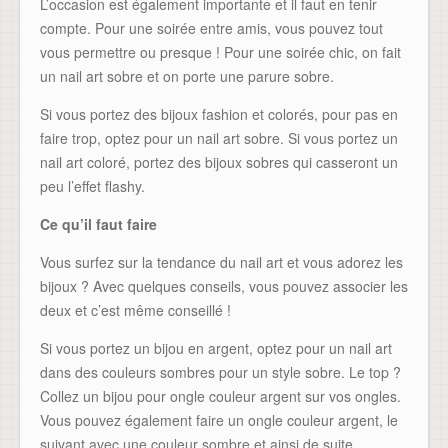
L’occasion est également importante et il faut en tenir
compte. Pour une soirée entre amis, vous pouvez tout
vous permettre ou presque ! Pour une soirée chic, on fait
un nail art sobre et on porte une parure sobre.
Si vous portez des bijoux fashion et colorés, pour pas en
faire trop, optez pour un nail art sobre. Si vous portez un
nail art coloré, portez des bijoux sobres qui casseront un
peu l’effet flashy.
Ce qu’il faut faire
Vous surfez sur la tendance du nail art et vous adorez les
bijoux ? Avec quelques conseils, vous pouvez associer les
deux et c’est même conseillé !
Si vous portez un bijou en argent, optez pour un nail art
dans des couleurs sombres pour un style sobre. Le top ?
Collez un bijou pour ongle couleur argent sur vos ongles.
Vous pouvez également faire un ongle couleur argent, le
suivant avec une couleur sombre et ainsi de suite.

__WHAT THE TASK REQUIRES__
Only the lines containing "optez" are needed; copy each of them from the data.

__SOLUTION TO THIS TASK__
faire trop, optez pour un nail art sobre. Si vous portez un
Si vous portez un bijou en argent, optez pour un nail art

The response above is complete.